- what were your concrete goals for the week?
- Implement client/server model cleanly
- Decouple networking components with graphical components
- Enable cross-platform compilation
- what goals were you able to accomplish?
- I was able to implement the full client/server architecture and cross-platform compilation. However, the networking components are still rather tightly coupled to the graphical components.
- if the week went differently than you had planned, what were the reasons? note that this happens regularly…I would prefer you to be aggressive in what you want to try accomplish rather than limit yourself to goals you know you’ll easily achieve. so answering this question is more of a reflection on the development process and the surprises you encounter, it’s not at all an evaluation.
- I expected to be able to move much faster. However, due to my inexperience with C++, there’s a lot of things that I found myself getting hitched up on or researching how to do well to avoid tech debt.

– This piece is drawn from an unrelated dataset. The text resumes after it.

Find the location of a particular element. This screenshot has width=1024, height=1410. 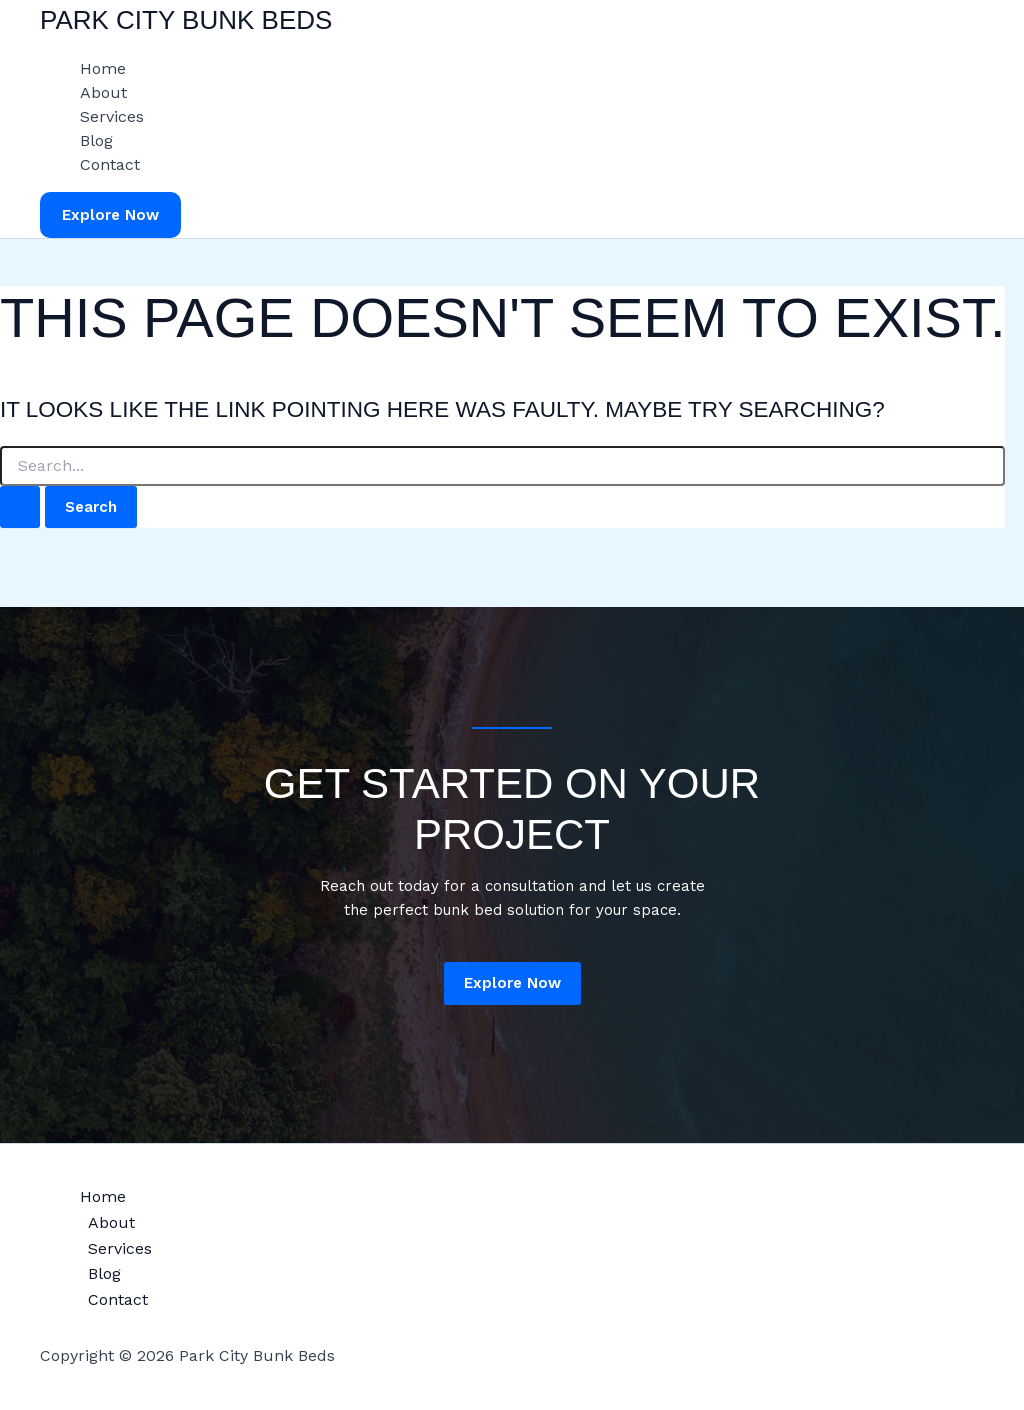

Services is located at coordinates (112, 116). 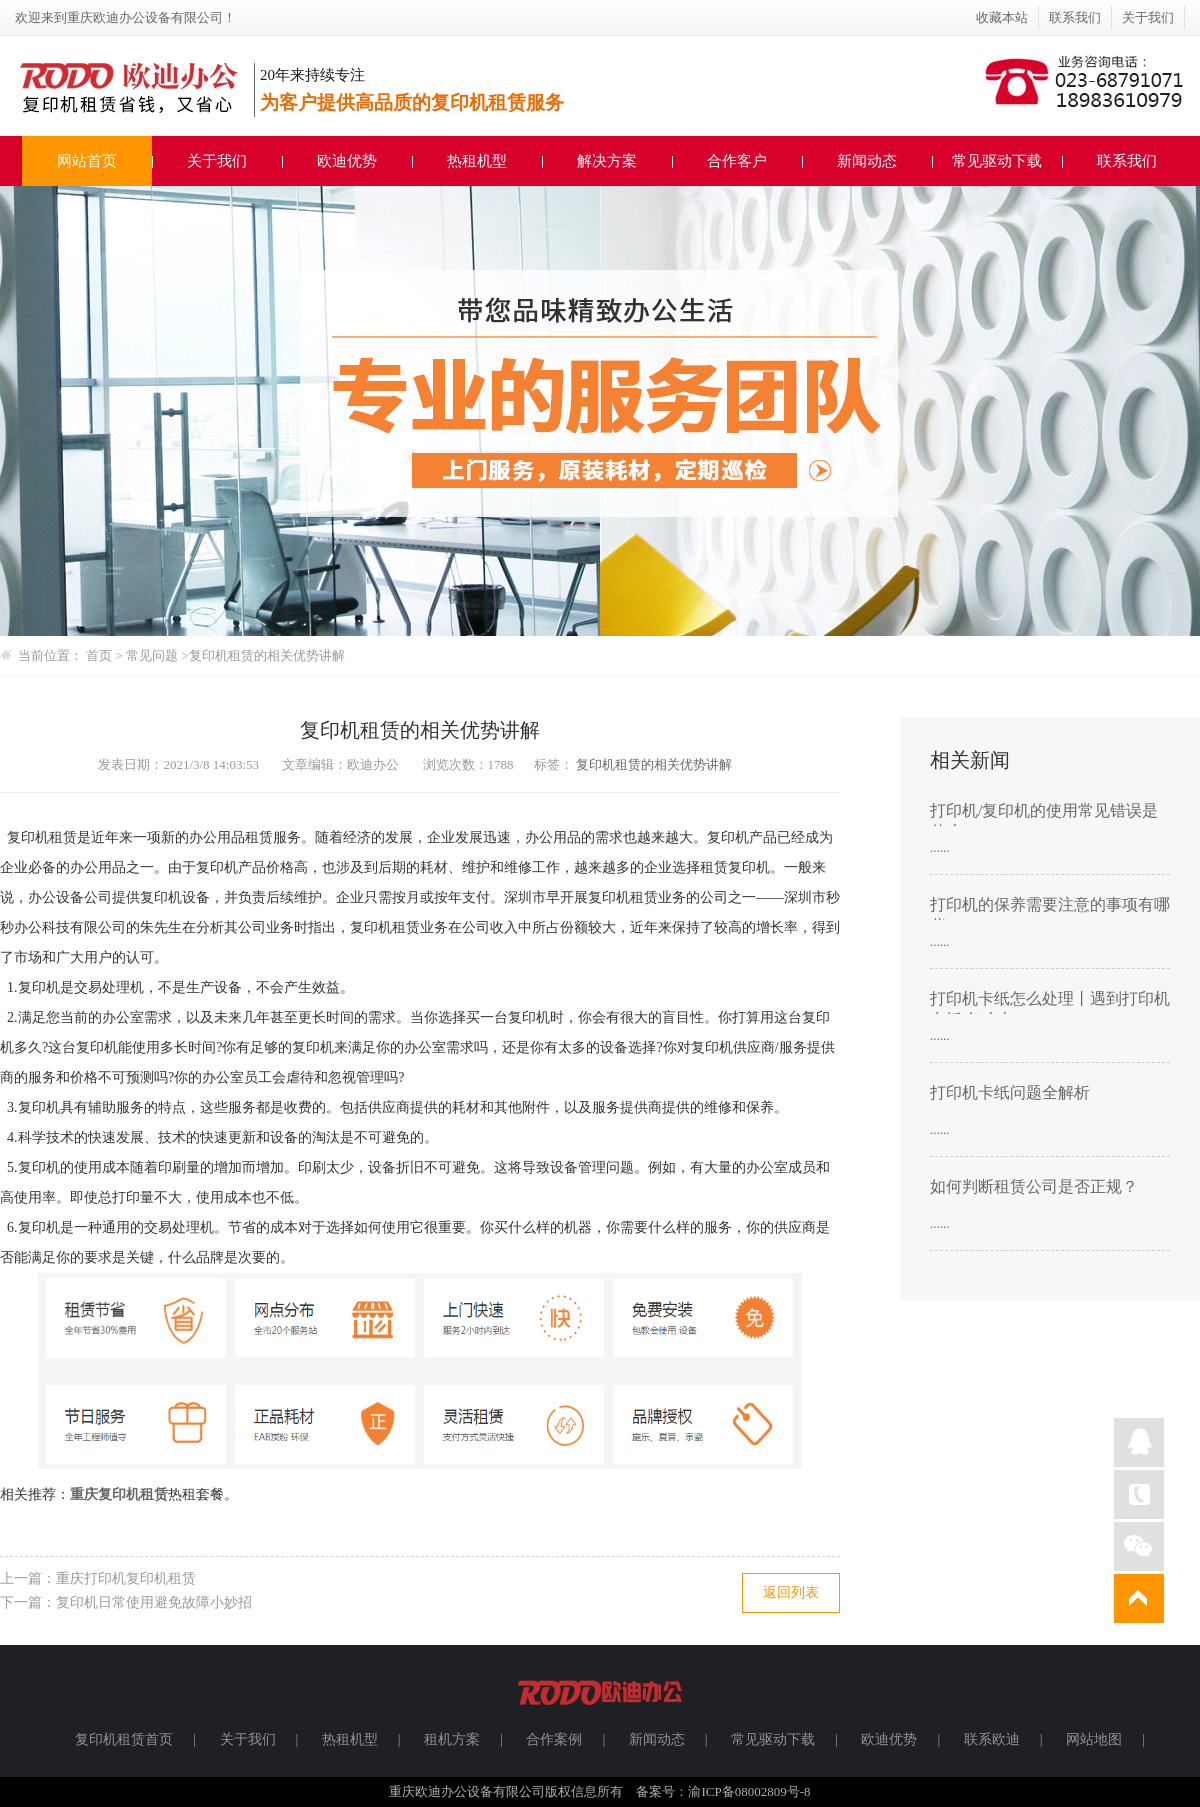 What do you see at coordinates (347, 161) in the screenshot?
I see `欧迪优势` at bounding box center [347, 161].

- Cross-platform compilation was a massive headache, but ultimately allows all our devs to work on the project without having to remote desktop into anything. I also may be coping, thinking that it’s more beneficial than it is.
- what are your specific goals for the next week?
- Implement thread-safe message queueing system + pub/sub or event system architecture to decouple network components
- Implement packet queueing system for devs to use
- what did you learn this week, if anything (and did you expect to learn it?)
- I learned that MinGW is terrible to work with
- I learned how to use CMake (albeit not very effectively)
- I learned about the C++ rule-of-three
- what is your individual morale (which might be different from the overall group morale)?
- I’m extremely excited to work on the project, but the cross-platform hiccups are causing me a lot of frustration.